Document layout detection data
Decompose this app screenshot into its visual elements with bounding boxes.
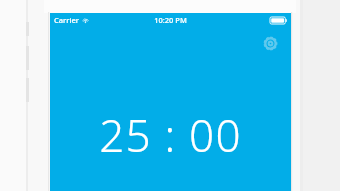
button[interactable]: Settings: [256, 29, 285, 58]
staticText: Carrier: [54, 15, 79, 25]
button[interactable]: 25 : 00: [50, 105, 291, 157]
staticText: 10:20 PM: [154, 15, 187, 25]
staticText: 25 : 00: [99, 105, 242, 157]
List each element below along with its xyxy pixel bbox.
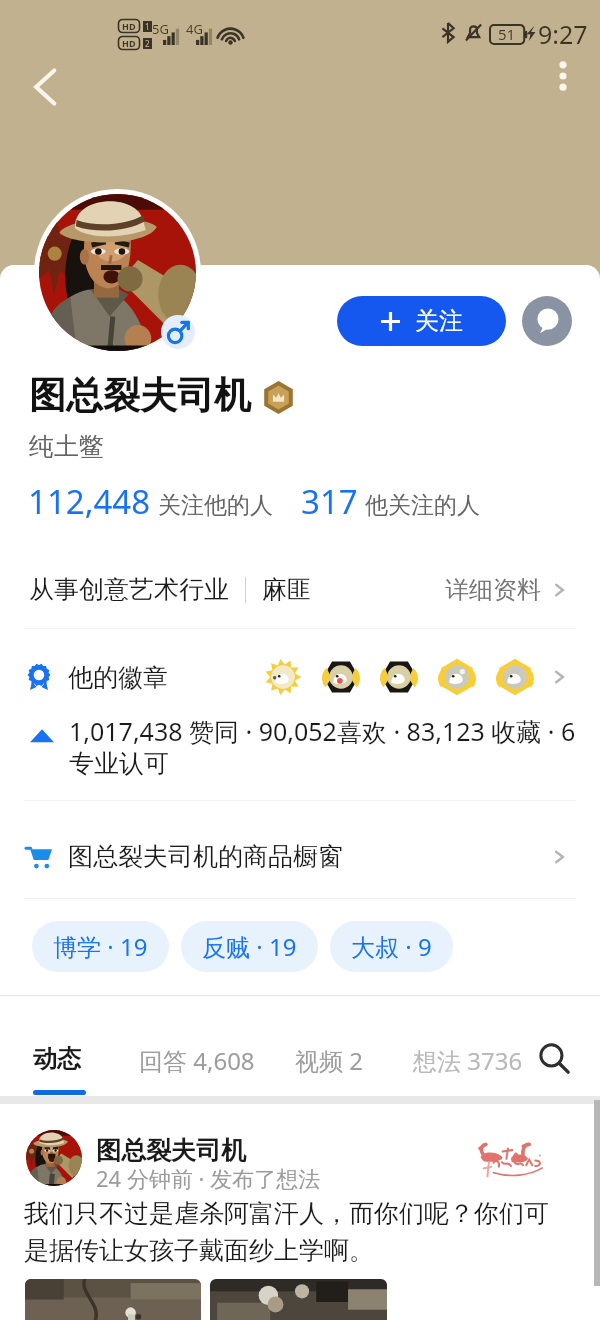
staticText: 51 (498, 24, 516, 44)
staticText: HD (122, 20, 136, 32)
staticText: 博学 · 19 (53, 930, 148, 963)
button[interactable]: 动态 (33, 1044, 81, 1074)
button[interactable]: Search (534, 1038, 574, 1078)
staticText: 我们只不过是虐杀阿富汗人，而你们呢？你们可是据传让女孩子戴面纱上学啊。 (24, 1198, 556, 1266)
button[interactable]: 他的徽章 (0, 644, 600, 710)
button[interactable]: 大叔 · 9 (330, 921, 453, 972)
button[interactable]: 图总裂夫司机的商品橱窗 (0, 814, 600, 898)
staticText: 24 分钟前 · 发布了想法 (96, 1163, 321, 1193)
staticText: 动态 (33, 1044, 81, 1074)
button[interactable]: 视频 2 (295, 1044, 363, 1077)
button[interactable]: 1,017,438 赞同 · 90,052喜欢 · 83,123 收藏 · 6 … (0, 714, 600, 780)
staticText: 1,017,438 赞同 · 90,052喜欢 · 83,123 收藏 · 6 … (69, 714, 578, 780)
button[interactable]: Send message (522, 296, 572, 346)
staticText: 5G (152, 20, 169, 38)
button[interactable]: 反贼 · 19 (181, 921, 318, 972)
button[interactable]: Back (20, 62, 70, 112)
button[interactable]: 关注 (337, 296, 506, 346)
staticText: 他的徽章 (68, 662, 168, 693)
staticText: 关注他的人 (158, 491, 273, 520)
staticText: 317 (301, 479, 358, 524)
staticText: 9:27 (538, 17, 588, 51)
staticText: 4G (186, 20, 203, 38)
staticText: 纯土鳖 (29, 431, 104, 462)
button[interactable]: More options (538, 51, 588, 101)
staticText: 图总裂夫司机 (29, 372, 251, 419)
staticText: 视频 2 (295, 1044, 363, 1077)
staticText: 图总裂夫司机的商品橱窗 (68, 841, 343, 872)
button[interactable]: 从事创意艺术行业 (0, 558, 600, 620)
staticText: 大叔 · 9 (351, 930, 432, 963)
staticText: 关注 (415, 306, 463, 336)
staticText: 回答 4,608 (139, 1044, 255, 1077)
staticText: 他关注的人 (365, 491, 480, 520)
button[interactable]: 回答 4,608 (139, 1044, 255, 1077)
button[interactable]: 博学 · 19 (32, 921, 169, 972)
button[interactable]: 112,448 (28, 479, 273, 524)
staticText: 反贼 · 19 (202, 930, 297, 963)
staticText: 112,448 (28, 479, 151, 524)
button[interactable]: 想法 3736 (413, 1044, 523, 1077)
staticText: 麻匪 (262, 574, 312, 605)
button[interactable]: 317 (301, 479, 480, 524)
staticText: HD (122, 37, 136, 49)
staticText: 想法 3736 (413, 1044, 523, 1077)
staticText: 2 (145, 38, 150, 49)
staticText: 图总裂夫司机 (96, 1135, 246, 1166)
staticText: 详细资料 (445, 575, 541, 605)
staticText: 1 (145, 21, 150, 32)
staticText: 从事创意艺术行业 (29, 574, 229, 605)
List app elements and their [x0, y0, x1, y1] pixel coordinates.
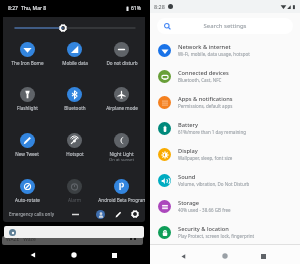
button[interactable]: Home — [66, 247, 82, 263]
staticText: WAZE Waze — [6, 236, 36, 243]
staticText: Sound — [178, 173, 196, 181]
button[interactable]: Display — [150, 141, 300, 167]
button[interactable]: Recents — [106, 247, 122, 263]
button[interactable]: Mobile data — [51, 42, 98, 72]
staticText: Airplane mode — [106, 105, 138, 111]
button[interactable]: Storage — [150, 193, 300, 219]
button[interactable]: Apps & notifications — [150, 89, 300, 115]
button[interactable]: Security & location — [150, 219, 300, 245]
button[interactable]: Alarm — [51, 179, 98, 209]
staticText: Apps & notifications — [178, 95, 233, 103]
staticText: Battery — [178, 121, 199, 129]
button[interactable]: Back — [176, 249, 190, 263]
button[interactable]: Android Beta Program — [98, 179, 145, 209]
staticText: Play Protect, screen lock, fingerprint — [178, 233, 255, 239]
staticText: 40% used - 38.66 GB free — [178, 207, 231, 213]
button[interactable]: Auto-rotate — [3, 179, 51, 209]
staticText: 61% — [131, 5, 141, 12]
staticText: Network & internet — [178, 43, 231, 51]
staticText: Storage — [178, 199, 200, 207]
button[interactable]: Settings — [130, 209, 140, 219]
button[interactable]: Collapse — [69, 208, 81, 220]
staticText: Emergency calls only — [9, 211, 54, 217]
button[interactable]: Bluetooth — [51, 87, 98, 117]
button[interactable]: Night Light — [98, 133, 145, 163]
staticText: Flashlight — [17, 105, 38, 111]
button[interactable]: Sound — [150, 167, 300, 193]
staticText: Mobile data — [62, 60, 88, 66]
button[interactable]: Battery — [150, 115, 300, 141]
staticText: Connected devices — [178, 69, 229, 77]
staticText: Night Light — [109, 151, 134, 157]
staticText: Android Beta Program — [98, 197, 145, 203]
button[interactable]: Airplane mode — [98, 87, 145, 117]
staticText: Wi-Fi, mobile, data usage, hotspot — [178, 51, 250, 57]
button[interactable]: WAZE Waze — [2, 236, 143, 245]
button[interactable]: Connected devices — [150, 63, 300, 89]
staticText: Display — [178, 147, 198, 155]
button[interactable]: Hotspot — [51, 133, 98, 163]
staticText: Volume, vibration, Do Not Disturb — [178, 181, 250, 187]
button[interactable]: Search settings — [157, 18, 293, 34]
staticText: Hotspot — [66, 151, 84, 157]
staticText: Auto-rotate — [15, 197, 40, 203]
staticText: Alarm — [68, 197, 81, 203]
button[interactable]: User — [96, 210, 105, 219]
staticText: Bluetooth — [64, 105, 86, 111]
staticText: The Iron Bome — [11, 60, 44, 66]
staticText: Search settings — [157, 22, 293, 30]
button[interactable]: Network & internet — [150, 37, 300, 63]
button[interactable]: Flashlight — [3, 87, 51, 117]
button[interactable]: Recents — [256, 249, 270, 263]
staticText: 61%/more than 1 day remaining — [178, 129, 247, 135]
staticText: 8:27 — [8, 5, 18, 12]
staticText: Bluetooth, Cast, NFC — [178, 77, 222, 83]
button[interactable]: New Tweet — [3, 133, 51, 163]
staticText: 8:28 — [154, 3, 165, 10]
staticText: Thu, Mar 8 — [21, 5, 47, 12]
button[interactable] — [4, 226, 144, 238]
button[interactable]: Do not disturb — [98, 42, 145, 72]
staticText: Security & location — [178, 225, 229, 233]
staticText: Do not disturb — [106, 60, 138, 66]
staticText: On at sunset — [109, 157, 134, 163]
button[interactable]: Back — [25, 247, 41, 263]
staticText: Permissions, default apps — [178, 103, 233, 109]
button[interactable]: Edit tiles — [113, 209, 123, 219]
button[interactable]: Home — [218, 249, 232, 263]
staticText: Wallpaper, sleep, font size — [178, 155, 233, 161]
staticText: New Tweet — [15, 151, 39, 157]
button[interactable]: The Iron Bome — [3, 42, 51, 72]
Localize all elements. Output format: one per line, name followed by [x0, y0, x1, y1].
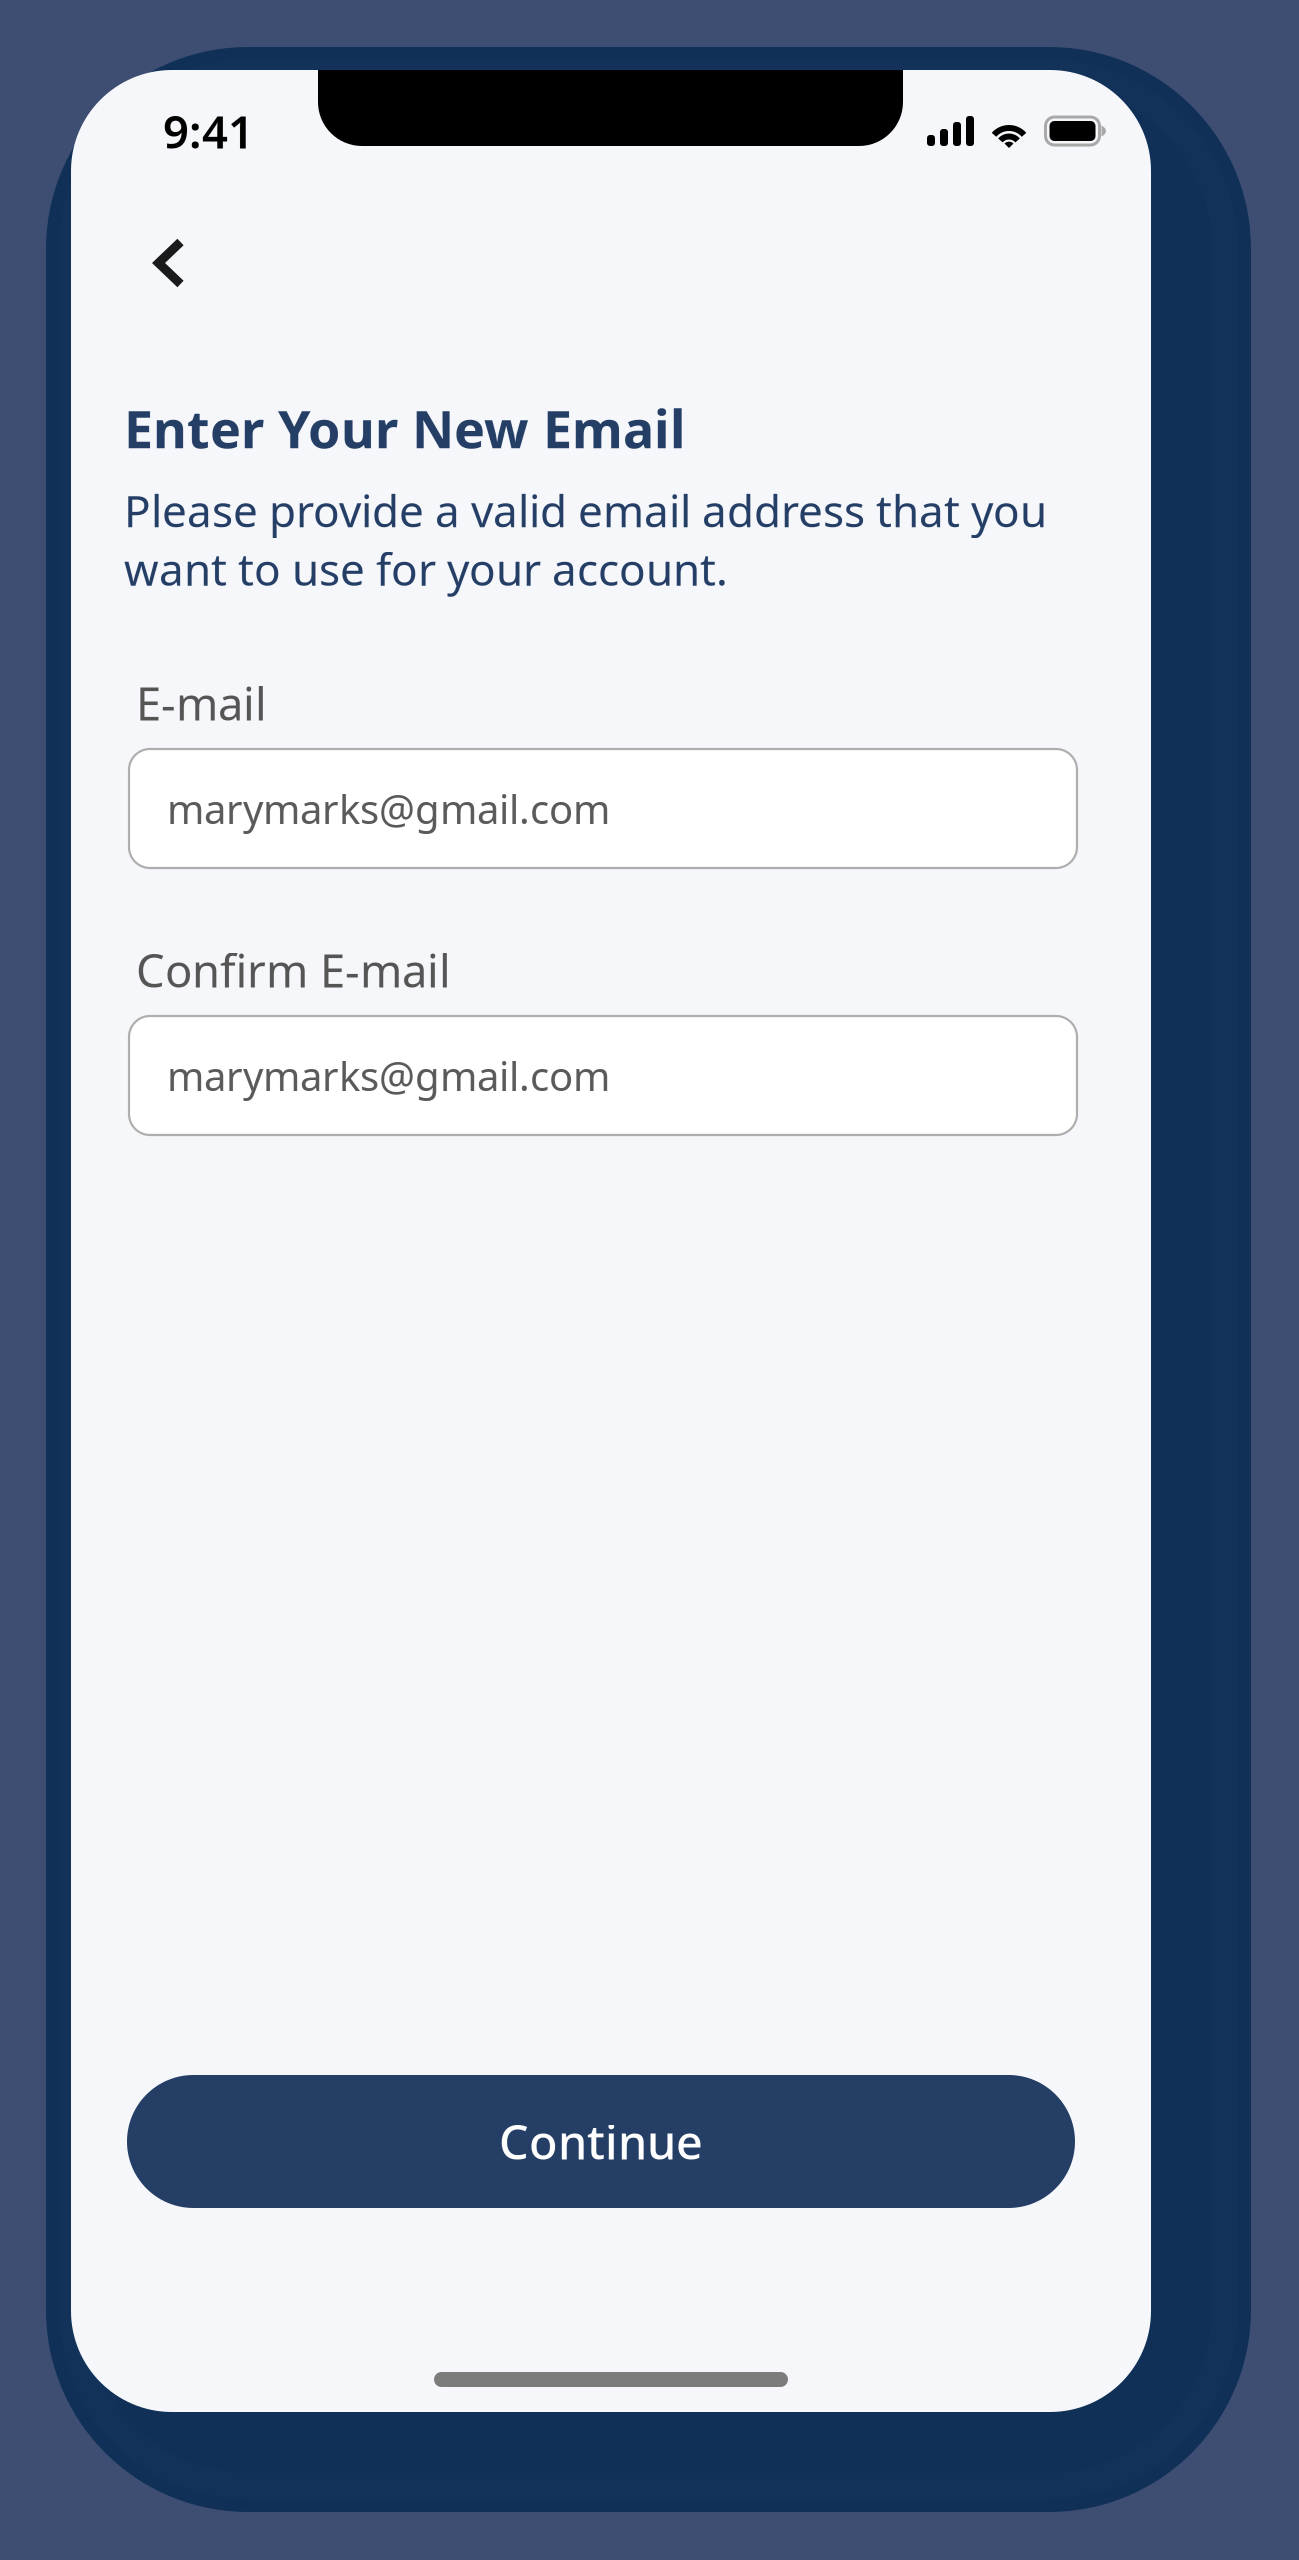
staticText: Please provide a valid email address tha…	[124, 481, 1047, 598]
button[interactable]: Back	[119, 213, 219, 313]
button[interactable]: Confirm E-mail	[129, 1016, 1077, 1135]
staticText: marymarks@gmail.com	[167, 1049, 610, 1102]
staticText: 9:41	[163, 101, 254, 161]
staticText: marymarks@gmail.com	[167, 782, 610, 835]
staticText: Enter Your New Email	[124, 394, 685, 463]
staticText: Continue	[499, 2110, 703, 2172]
button[interactable]: Continue	[127, 2075, 1075, 2208]
staticText: E-mail	[136, 673, 267, 733]
button[interactable]: E-mail	[129, 749, 1077, 868]
staticText: Confirm E-mail	[136, 940, 451, 1000]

WORK REQUEST ::
Read the lines above. Gather those in which the string "Continue" is found.

SOLUTION ::
staticText: Continue	[499, 2110, 703, 2172]
button[interactable]: Continue	[127, 2075, 1075, 2208]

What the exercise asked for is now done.